To find that right-fit customer who is tired of legacy financial systems and ready for your technology, you have to understand who they are, where they get information, what their needs/challenges are, and how they think and talk about things—and you have to share this with everyone on your marketing and sales teams. Customer profiles keep your messaging focused on defining your product in the context of your customers’ goals and making your technology relevant in their lives.
Advancements in data and targeting technologies from marketing platforms have enabled marketers to apply detailed customer insights to efficiently reach their right-fit customers. But these technological advancements only work if you know what and who you’re looking for.
Identifying your right-fit customers
Whether you’re producing your own research or purchasing it from a third-party, here’s the data you need to identify your right-fit customers:
- Goals of the purchase of your tech and pain points it resolves
- Barriers to purchase
- Decision-maker and influencer information: job titles, occupation and roles, age, gender, education level, income, marital status, geographic location, and interests
Best places to look for this data
Your data should come from a variety of sources.
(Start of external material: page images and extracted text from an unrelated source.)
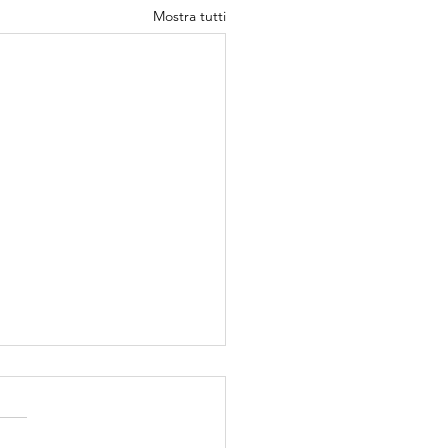
Mostra tutti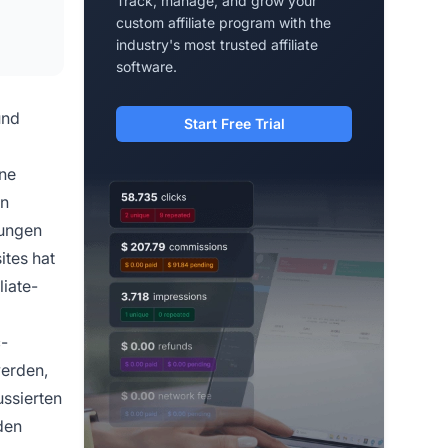
Track, manage, and grow your
custom affiliate program with the
industry's most trusted affiliate
software.
und
Start Free Trial
ine
in
kungen
ites hat
liate-
c-
erden,
ssierten
den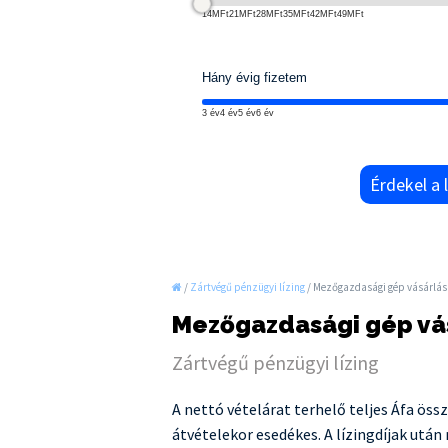
14MFt
21MFt
28MFt
35MFt
42MFt
49MFt
Hány évig fizetem
3 év
4 év
5 év
6 év
Érdekel a l
/
Zártvégű pénzügyi lízing
/
Mezőgazdasági gép vásárlá
Mezőgazdasági gép vá
Zártvégű pénzügyi lízing
A nettó vételárat terhelő teljes Áfa öss
átvételekor esedékes. A lízingdíjak után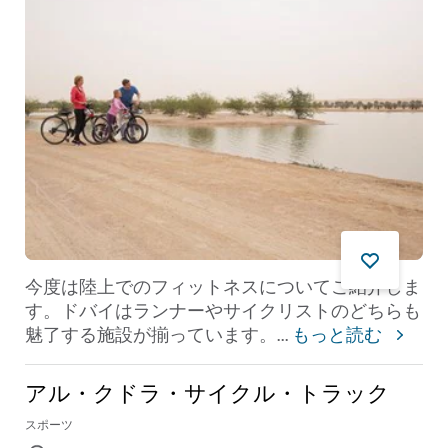
今度は陸上でのフィットネスについてご紹介しま
す。ドバイはランナーやサイクリストのどちらも
魅了する施設が揃っています。
...
もっと読む
アル・クドラ・サイクル・トラック
スポーツ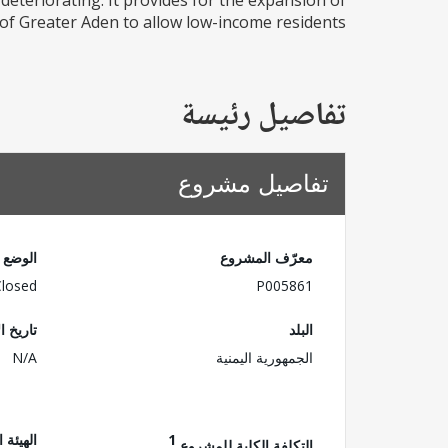
deteriorating. It provides for the expansion of
of Greater Aden to allow low-income residents...
تفاصيل رئيسة
تفاصيل مشروع
معرّف المشروع
الوضع
Closed
P005861
البلد
تاريخ ا
الجمهورية اليمنية
N/A
1
الهيئة 
التكلفة الكلية للمشروع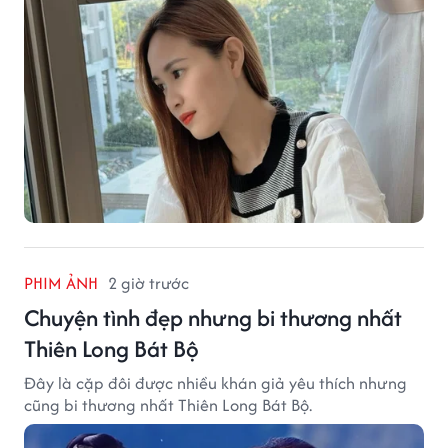
PHIM ẢNH
2 giờ trước
Chuyện tình đẹp nhưng bi thương nhất
Thiên Long Bát Bộ
Đây là cặp đôi được nhiều khán giả yêu thích nhưng
cũng bi thương nhất Thiên Long Bát Bộ.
Some of the sources we use at envisionit to define audiences include:
- CRM data
- Engagement reports from third-party platforms (e.g. analytics or social media platforms)
- Interviewing key stakeholders and customers
- Third-party research
Let’s review an example of a profile we recently created. First, it’s important to understand how we establish and utilize customer “mindset.” In a recent interview with Todd Brook, CEO at envisionit, Brook defines mindset marketing as a way to determine and measure the “optimum mindset of a customer that will return maximum results.” To do this, we first define eight key mindset attributes that are important to the company or brand. We then not only define how each attribute is perceived in the mind of a best-case (or “right-fit”) customer but also how each is perceived in a worse-case customer.
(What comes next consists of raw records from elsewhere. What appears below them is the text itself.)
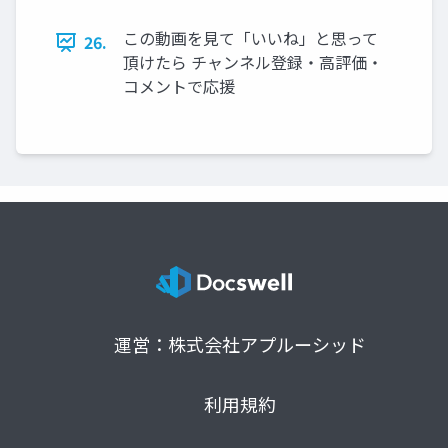
この動画を見て「いいね」と思って
26.
頂けたら チャンネル登録・高評価・
コメントで応援
運営：株式会社アプルーシッド
利用規約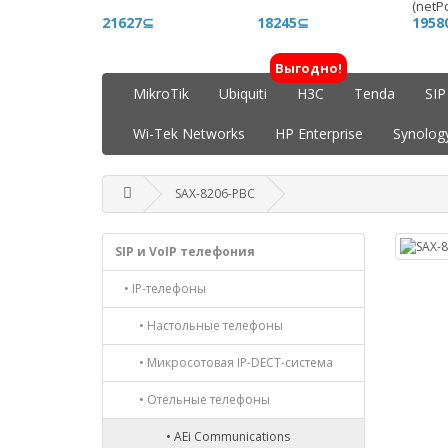
(netPo
21627⊆
18245⊆
1958
Выгодно!
MikroTik
Ubiquiti
H3C
Tenda
SIP
Wi-Tek Networks
HP Enterprise
Synolog
SAX-8206-PBC
SIP и VoIP телефония
• IP-телефоны
• Настольные телефоны
• Микросотовая IP-DECT-система
• Отельные телефоны
• AEi Communications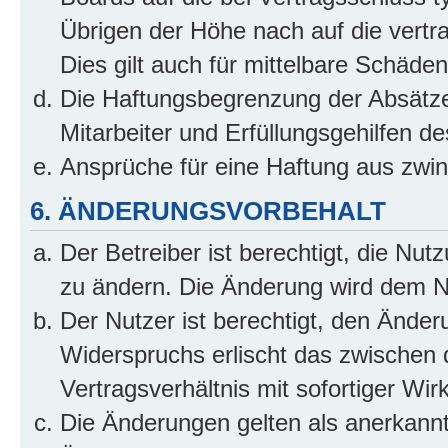
Übrigen der Höhe nach auf die vertr
Dies gilt auch für mittelbare Schäd
Die Haftungsbegrenzung der Absätze
Mitarbeiter und Erfüllungsgehilfen de
Ansprüche für eine Haftung aus zwi
6. ÄNDERUNGSVORBEHALT
Der Betreiber ist berechtigt, die Nu
zu ändern. Die Änderung wird dem Nut
Der Nutzer ist berechtigt, den Ände
Widerspruchs erlischt das zwischen
Vertragsverhältnis mit sofortiger Wir
Die Änderungen gelten als anerkannt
Once these are established, we are able to build out a scoring mechanism—or “Mindset Scorecard”—that allows us to focus in on avoiding the worst and only recruiting the best prospective customers. This way “you’re investing your time and money to win the right type of customers faster,” according to Brook.
Now, in this example we know that the Product Manager is an audience we would like to target. On the left under “Mindset,” we’ve identified how our Project Manager’s top 3 mindset attributes align with the brand (Complexity, Value, Support). Our team then leverages the Mindset Scorecard, which informs us that Pete wants an in-depth understanding of the technology (is OK with Complexity), that he’s focused on how the solution will deliver value to his organization (might like a white paper focused on the total cost of ownership, for example) and appreciates Support (is looking for a partner to integrate and deploy, in this particular case, the API).
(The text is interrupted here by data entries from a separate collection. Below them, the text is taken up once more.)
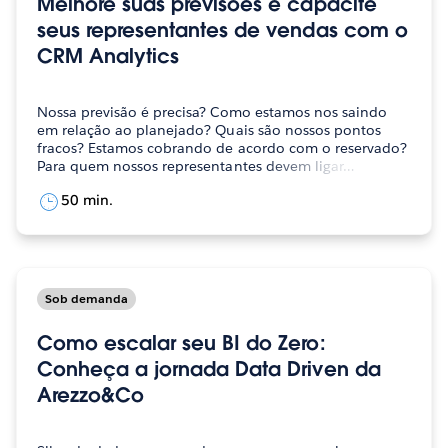
Melhore suas previsões e capacite
seus representantes de vendas com o
CRM Analytics
Nossa previsão é precisa? Como estamos nos saindo
em relação ao planejado? Quais são nossos pontos
fracos? Estamos cobrando de acordo com o reservado?
Para quem nossos representantes devem ligar…
50 min.
Sob demanda
Como escalar seu BI do Zero:
Conheça a jornada Data Driven da
Arezzo&Co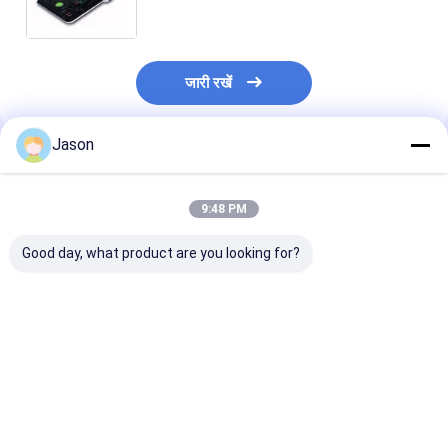
जारी रखें
Jason
अनुशंसित उत्पाद
9:48 PM
Good day, what product are you looking for?
DICOM पोर्टेबल 3D डॉपलर
मेडिकल 4डी कलर डॉपलर
अल्ट्रासाउंड उपकरण डॉपलर
अल्ट्रासाउंड उपकरण
मेडिकल इंस्ट्रूमेंट 64G
डिजिटल पोर्टेबल
अल्ट्रासोनोग्राफी
सबसे अच्छी कीमत
सबसे अच्छी कीमत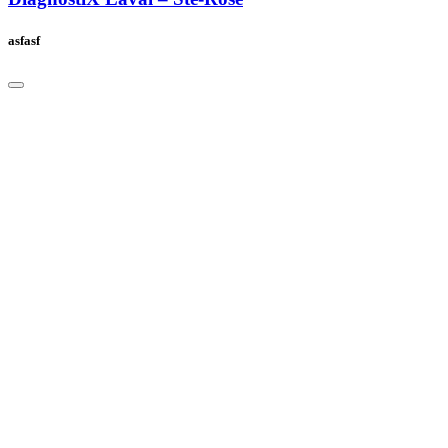
asfasf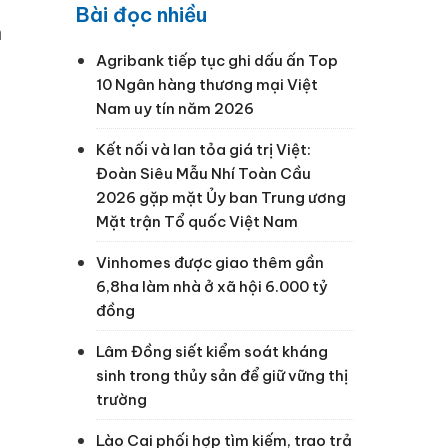
Bài đọc nhiều
h
Agribank tiếp tục ghi dấu ấn Top
10 Ngân hàng thương mại Việt
n
Nam uy tín năm 2026
Kết nối và lan tỏa giá trị Việt:
Đoàn Siêu Mẫu Nhí Toàn Cầu
g
2026 gặp mặt Ủy ban Trung ương
Mặt trận Tổ quốc Việt Nam
Vinhomes được giao thêm gần
6,8ha làm nhà ở xã hội 6.000 tỷ
đồng
Lâm Đồng siết kiểm soát kháng
sinh trong thủy sản để giữ vững thị
trường
Lào Cai phối hợp tìm kiếm, trao trả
In the middle column, we attribute a quote to Pete. This is the piece of the profile where people really begin to understand how he thinks and how to appeal to him. If we nail Pete’s voice, we have a better chance of connecting with him.
In the right column, we’ve noted position in the purchasing decision. A lot of fintech solutions need buy-in across leadership, and the winning arguments for adoption differ depending on goals and responsibilities of the role. Sometimes the best way to influence procurement is by moving up the chain and building the case starting with influencers and discoverers who may not have a leadership position but are eager to deliver value.
Profiles should inform every aspect of your sales and marketing strategies. They are the first step in developing personalization strategies that can have a tremendous impact on your bottom line results. Depending on the content and information provided, they can be used for:
- Informing highly-targeted brand messaging strategies
- Personalization of content marketing efforts
- Development of sales and nurturing tactics
- Paid media creative and targeting strategies
- Website and landing page content & structure
It’s more than data. It’s connected insights.
While everyone is obsessed with customer data, it’s important you transform this data into a fuller picture of your ideal or “right-fit” customer. The fuller the picture you create, the easier it will be to connect with the people who can move your business forward.